Data for processing below:

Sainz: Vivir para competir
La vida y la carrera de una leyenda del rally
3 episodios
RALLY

End of Data for processing.
Data for processing below:

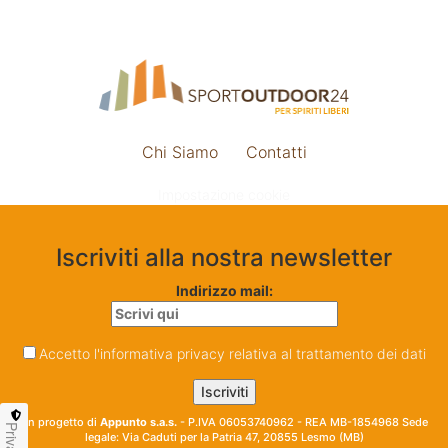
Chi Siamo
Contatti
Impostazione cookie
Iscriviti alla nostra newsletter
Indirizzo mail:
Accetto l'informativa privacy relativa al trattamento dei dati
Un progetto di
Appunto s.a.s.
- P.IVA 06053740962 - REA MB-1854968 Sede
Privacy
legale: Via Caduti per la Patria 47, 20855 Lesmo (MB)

End of Data for processing.
Data for processing below:

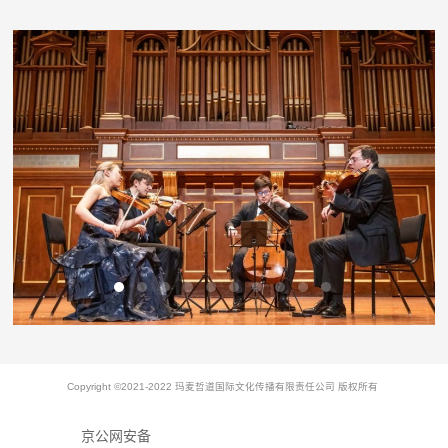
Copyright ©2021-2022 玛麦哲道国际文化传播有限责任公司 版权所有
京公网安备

End of Data for processing.

#### [Exercise description]
Starting with the line that holds "Appunto s.a.s." and ending with the line that holds "legale: Via Caduti", retype every line in the data above exactly, and nothing else.

#### [Finished exercise]
Appunto s.a.s.
- P.IVA 06053740962 - REA MB-1854968 Sede
Privacy
legale: Via Caduti per la Patria 47, 20855 Lesmo (MB)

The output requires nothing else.